The Copilot extension requires several configuration options to be set. All configuration options are stored in a local configuration file stored in the root of your user profile directory, in a directory named .az-copilot. The configuration file is named config.json.

If the configuration file does not exist, it will be created when you run any extension command or the embedding deployment script.

You can edit this file manually, or use the az copilot config set command to set the configuration options. All parameters are optional. You can set a single value, or all values at once.

For information on the options available, run the command az copilot config set --help

This will display the following table of options:

Command
    az copilot config set

Arguments
    --autorun -a                     : Global boolean value to autorun the command when ready.
    --completion-name -cn            : The Azure OpenAI completion model deployment name.
    --embedding-name -en             : The Azure OpenAI embedding model deployment name.
    --enable-logging -l              : Boolean value to enable or disable logging.
    --openai-api-key -ok             : The Azure OpenAI API key.
    --openai-endpoint -oe            : The Azure OpenAI endpoint.
    --search-api-key -sk             : The Azure Cognitive Search API key.
    --search-endpoint -se            : The Azure Cognitive Search endpoint.
    --search-index-name -si          : The Azure Cognitive Search index name.
    --search-relevance-threshold -st : The Azure Cognitive Search relevance threshold.
    --search-result-count -sc        : The Azure Cognitive Search result count.
    --search-vector-size -sv         : The Azure Cognitive Search vector size.
    --show-command -s                : Boolean value to show or hide commands.
    --use-rag -r                     : Boolean value to enable or disable RAG.

Additionally you can use the command az copilot config show to display the current configuration options.

Configuration Options

NOTE: For security reasons API keys are not displayed in the output.

Generate Embeddings

Once the Azure OpenAI and Azure Cognitive Search resources have been deployed, the Copilot extension has been installed, and the configuration values have been set, you can generate the embeddings required for RAG.

To generate the embeddings, you can use the main.py script in the extract directory.

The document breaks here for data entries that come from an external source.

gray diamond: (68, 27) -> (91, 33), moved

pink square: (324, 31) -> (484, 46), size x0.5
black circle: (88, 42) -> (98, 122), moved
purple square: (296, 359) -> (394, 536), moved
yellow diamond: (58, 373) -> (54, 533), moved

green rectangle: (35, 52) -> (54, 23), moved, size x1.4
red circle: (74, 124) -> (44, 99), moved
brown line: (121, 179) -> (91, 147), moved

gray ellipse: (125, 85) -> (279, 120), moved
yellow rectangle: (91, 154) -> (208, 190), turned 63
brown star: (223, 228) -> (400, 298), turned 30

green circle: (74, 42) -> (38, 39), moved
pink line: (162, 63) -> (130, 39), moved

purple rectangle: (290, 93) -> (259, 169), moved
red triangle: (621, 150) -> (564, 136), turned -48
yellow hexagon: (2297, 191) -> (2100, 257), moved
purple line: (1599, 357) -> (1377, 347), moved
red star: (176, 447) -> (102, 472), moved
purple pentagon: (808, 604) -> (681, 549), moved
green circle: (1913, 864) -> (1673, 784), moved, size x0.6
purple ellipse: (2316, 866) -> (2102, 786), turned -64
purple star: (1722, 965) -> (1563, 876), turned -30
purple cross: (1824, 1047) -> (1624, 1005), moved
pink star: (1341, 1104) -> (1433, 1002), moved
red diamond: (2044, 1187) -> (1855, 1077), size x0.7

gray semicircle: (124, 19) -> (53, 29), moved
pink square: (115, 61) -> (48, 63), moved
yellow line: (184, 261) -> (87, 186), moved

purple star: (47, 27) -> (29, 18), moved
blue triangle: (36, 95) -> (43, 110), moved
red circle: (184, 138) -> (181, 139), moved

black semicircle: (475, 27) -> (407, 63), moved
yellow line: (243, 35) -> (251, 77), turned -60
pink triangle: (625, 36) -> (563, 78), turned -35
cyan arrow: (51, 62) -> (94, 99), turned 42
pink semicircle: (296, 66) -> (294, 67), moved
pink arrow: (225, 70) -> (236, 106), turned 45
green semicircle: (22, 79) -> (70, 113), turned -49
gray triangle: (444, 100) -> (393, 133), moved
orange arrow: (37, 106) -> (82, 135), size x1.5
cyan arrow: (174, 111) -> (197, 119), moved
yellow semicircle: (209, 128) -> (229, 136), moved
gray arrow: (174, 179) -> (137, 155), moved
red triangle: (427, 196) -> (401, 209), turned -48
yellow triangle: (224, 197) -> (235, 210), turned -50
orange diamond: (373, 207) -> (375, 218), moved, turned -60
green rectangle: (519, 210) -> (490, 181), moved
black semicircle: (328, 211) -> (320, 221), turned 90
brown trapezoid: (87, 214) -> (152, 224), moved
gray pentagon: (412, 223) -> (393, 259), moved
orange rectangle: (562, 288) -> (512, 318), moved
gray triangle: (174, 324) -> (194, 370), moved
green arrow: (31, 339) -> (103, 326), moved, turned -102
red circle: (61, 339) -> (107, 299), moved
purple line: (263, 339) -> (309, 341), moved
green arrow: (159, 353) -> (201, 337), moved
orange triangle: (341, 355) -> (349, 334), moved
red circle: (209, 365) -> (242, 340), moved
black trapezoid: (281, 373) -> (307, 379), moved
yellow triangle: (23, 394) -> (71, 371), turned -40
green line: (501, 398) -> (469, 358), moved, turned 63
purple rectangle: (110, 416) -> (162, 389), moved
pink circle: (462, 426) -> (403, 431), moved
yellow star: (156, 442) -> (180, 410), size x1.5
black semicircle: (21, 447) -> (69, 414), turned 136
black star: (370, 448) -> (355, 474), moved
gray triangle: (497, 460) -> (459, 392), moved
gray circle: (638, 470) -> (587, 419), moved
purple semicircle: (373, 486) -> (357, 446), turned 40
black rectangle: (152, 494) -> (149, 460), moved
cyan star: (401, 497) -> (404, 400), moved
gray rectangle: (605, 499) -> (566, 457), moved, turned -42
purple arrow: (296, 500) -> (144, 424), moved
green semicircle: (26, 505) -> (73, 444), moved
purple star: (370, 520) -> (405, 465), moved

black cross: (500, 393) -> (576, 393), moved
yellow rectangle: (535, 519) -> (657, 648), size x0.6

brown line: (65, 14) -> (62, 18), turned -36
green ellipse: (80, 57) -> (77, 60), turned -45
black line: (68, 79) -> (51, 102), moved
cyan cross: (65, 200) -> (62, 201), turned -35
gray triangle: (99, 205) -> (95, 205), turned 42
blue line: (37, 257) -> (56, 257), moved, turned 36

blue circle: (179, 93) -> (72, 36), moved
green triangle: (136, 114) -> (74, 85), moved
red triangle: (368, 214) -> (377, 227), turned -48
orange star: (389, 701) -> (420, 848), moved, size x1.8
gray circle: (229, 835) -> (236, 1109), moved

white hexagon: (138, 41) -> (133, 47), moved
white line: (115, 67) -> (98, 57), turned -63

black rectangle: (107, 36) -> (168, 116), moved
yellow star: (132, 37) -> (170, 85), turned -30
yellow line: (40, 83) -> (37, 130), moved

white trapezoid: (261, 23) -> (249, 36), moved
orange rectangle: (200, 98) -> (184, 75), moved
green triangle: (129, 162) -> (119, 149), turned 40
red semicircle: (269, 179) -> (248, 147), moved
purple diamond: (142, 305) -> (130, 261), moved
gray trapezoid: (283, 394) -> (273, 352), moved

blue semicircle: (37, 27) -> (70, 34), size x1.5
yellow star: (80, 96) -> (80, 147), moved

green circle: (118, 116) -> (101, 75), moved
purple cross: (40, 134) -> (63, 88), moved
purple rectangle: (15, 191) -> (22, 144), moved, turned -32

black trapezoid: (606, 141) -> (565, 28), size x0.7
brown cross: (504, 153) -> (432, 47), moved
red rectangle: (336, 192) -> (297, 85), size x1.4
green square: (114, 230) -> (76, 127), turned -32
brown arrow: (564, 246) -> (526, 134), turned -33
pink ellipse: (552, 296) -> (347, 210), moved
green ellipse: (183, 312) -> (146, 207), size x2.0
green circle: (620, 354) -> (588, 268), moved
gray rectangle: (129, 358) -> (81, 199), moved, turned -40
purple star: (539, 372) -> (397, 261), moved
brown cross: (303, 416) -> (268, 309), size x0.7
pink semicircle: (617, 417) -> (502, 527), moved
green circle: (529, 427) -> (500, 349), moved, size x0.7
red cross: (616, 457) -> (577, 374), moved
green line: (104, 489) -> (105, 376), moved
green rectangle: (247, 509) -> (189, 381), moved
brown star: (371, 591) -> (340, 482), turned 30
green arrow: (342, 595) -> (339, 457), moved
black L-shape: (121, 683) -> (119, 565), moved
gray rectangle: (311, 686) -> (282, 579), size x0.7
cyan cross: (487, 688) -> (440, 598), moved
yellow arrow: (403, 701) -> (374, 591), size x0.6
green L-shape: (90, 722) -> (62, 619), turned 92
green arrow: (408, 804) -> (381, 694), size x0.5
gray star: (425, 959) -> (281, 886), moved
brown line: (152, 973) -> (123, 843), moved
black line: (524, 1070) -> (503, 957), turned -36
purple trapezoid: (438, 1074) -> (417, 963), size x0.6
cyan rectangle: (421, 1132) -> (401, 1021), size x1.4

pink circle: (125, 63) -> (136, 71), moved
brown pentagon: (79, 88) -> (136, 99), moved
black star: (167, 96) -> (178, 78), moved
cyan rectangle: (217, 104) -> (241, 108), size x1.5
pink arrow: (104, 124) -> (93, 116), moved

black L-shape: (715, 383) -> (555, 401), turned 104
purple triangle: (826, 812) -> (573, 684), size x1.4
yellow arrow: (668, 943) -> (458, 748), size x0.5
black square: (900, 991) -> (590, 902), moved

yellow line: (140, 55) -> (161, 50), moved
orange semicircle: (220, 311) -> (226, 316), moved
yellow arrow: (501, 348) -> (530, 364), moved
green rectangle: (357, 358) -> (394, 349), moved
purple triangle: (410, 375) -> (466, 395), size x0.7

To make it simpler, a makefile has been provided to run the extraction script. From a bash terminal, run the following command:

make extract-docs

This script will extract the latest version of the Azure CLI documentation directly from the GitHub repository in YAML format, parse it, and create the embeddings required for RAG. A single text document is created locally in the extract/docs directory for each command, which includes syntax and examples, and is then used to create the embeddings which are stored in Azure Cognitive Search.

At the time of writing there are just over 11,000 Azure CLI commands. Depending upon the speed of your connection, this process will take around one hour to complete. The script will output the progress to the terminal.

With Thanks

This extension is heavily based on an internal project created for the Microsoft Global Hackathon 2023 called Azure Maestro. A huge thanks to the entire team for their hard work that made this possible. The epic team members were: Marc van Duyn, Amin Espinoza, Arjen Kroezen, Hayward van Biljon, Jaya Kumar, Michael Collier, Nuno Silva, Sherryl Manalo, and myself.